Reading: The Death Star’s Physics, Celebrating Studio Ghibli, Doctor Who Philosophy, Nick Cave’s “20,000 Days” & More

Also: The necessity of deceptive technology, ethical clicking, Reddit’s moral dilemma, Ghost in the Shell, and why Dungeons & Dragons still matters.
Death Star

So, just how, exactly, could the Death Star destroy the planet of Alderaan in a few seconds? “[A]ll it would take, if you want to destroy an (Earth-like) planet like Alderaan, is a little over a trillion tonnes of metallic antihydrogen, and to transport it down to the planet’s surface. Once it hits the planet’s surface, it should have no trouble clearing a path down near the core, where the densities are highest.”

When watching Hayao Miyazaki’s movies, it’s easy to focus on the beautiful visuals, but Jason Williamson encourages you to also pay close close attention to Joe Hisaishi’s music: “While his film scores rely on leitmotifs, as most soundtracks do, he isn’t weary of straying away from them and changing rhythms and timings to approach scenes in discernibly different ways, managing to mesh both the sentimental with the eccentric. His works ground the films’ historical and geographic influences, the bustling old late 19th-century houses come complete with matching waltzes and accordions, the futuristic apocalyptic backdrops, likewise with synths, and even the rural, fantasy landscapes are given appropriate grandeur with waves of strings.”

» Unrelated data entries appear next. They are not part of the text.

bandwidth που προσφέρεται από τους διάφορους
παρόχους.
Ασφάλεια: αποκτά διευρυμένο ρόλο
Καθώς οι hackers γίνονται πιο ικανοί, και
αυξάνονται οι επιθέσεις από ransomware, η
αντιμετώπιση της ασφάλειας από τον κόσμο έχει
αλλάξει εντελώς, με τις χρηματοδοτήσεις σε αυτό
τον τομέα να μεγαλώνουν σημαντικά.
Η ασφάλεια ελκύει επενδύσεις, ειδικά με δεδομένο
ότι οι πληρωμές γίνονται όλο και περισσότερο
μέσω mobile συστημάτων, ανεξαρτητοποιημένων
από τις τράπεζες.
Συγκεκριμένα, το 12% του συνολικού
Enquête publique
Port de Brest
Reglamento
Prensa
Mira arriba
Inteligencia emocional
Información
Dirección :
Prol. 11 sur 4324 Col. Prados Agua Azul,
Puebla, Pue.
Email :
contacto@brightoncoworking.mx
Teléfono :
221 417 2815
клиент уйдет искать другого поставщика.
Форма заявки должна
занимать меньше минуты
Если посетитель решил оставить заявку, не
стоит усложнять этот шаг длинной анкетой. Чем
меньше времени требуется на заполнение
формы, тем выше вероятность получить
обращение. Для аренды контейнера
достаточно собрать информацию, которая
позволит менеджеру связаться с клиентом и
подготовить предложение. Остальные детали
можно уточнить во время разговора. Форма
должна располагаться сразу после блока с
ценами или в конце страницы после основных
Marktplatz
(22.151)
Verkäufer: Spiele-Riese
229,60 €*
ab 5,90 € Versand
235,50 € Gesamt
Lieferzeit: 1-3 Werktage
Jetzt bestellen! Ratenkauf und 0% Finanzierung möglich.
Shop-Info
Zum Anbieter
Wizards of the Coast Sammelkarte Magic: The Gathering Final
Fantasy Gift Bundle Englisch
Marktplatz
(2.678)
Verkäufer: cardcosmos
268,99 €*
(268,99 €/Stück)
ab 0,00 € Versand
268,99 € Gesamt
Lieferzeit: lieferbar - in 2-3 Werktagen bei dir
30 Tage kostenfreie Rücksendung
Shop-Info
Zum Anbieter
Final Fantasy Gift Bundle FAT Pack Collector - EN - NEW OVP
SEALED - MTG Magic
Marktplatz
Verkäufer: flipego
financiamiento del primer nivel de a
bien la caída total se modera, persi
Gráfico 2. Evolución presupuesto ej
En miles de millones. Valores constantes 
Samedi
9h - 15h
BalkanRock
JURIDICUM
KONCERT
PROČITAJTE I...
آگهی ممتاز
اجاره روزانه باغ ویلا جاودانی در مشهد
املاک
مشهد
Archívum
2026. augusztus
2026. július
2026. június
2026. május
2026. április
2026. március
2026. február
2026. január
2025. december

Spirited Away - Hayao Miyazaki

From Christ and Pop Culture comes this awesome tribute to the power of Studio Ghibli’s movies: “The world is a strange place. I never needed wardrobes or nine and three-quartered platforms to see it; it only took my parents, hell-bent on becoming missionaries, to drag me kicking and screaming aboard an Asia-bound plane at the age of seven. The best adventures are rarely those we choose for ourselves: they choose us. It is the same in fantasy. For me, the strange and poignant films of Studio Ghibli have been a source of comfort and rare insight over the years, often echoing my own experience with their own deep, wordless aesthetic.”

Also on Christ and Pop Culture, my comrade E. Stephen Burnett writes about the philosophical underpinnings of Doctor Who’s new season: “Behind each of series eight’s first three episodes — even the choppy, lackluster “Deep Breath” — seems to lie probing questions about not only the very identity of the Doctor himself but the whole concept of Doctor Who.”

20,000 Days

With a new pseudo-documentary coming out about his life and career, Nick Cave discusses filming the movie, writer’s block, and the power of music: “The actual meaning is not that important — it’s the emotional resonance of something. When I sit down and write a song, I’m not trying to write something that people can learn from. Songs don’t impart wisdom or information, but we get a sense of awe when we’re in the presence of a good song that you don’t find anywhere else.”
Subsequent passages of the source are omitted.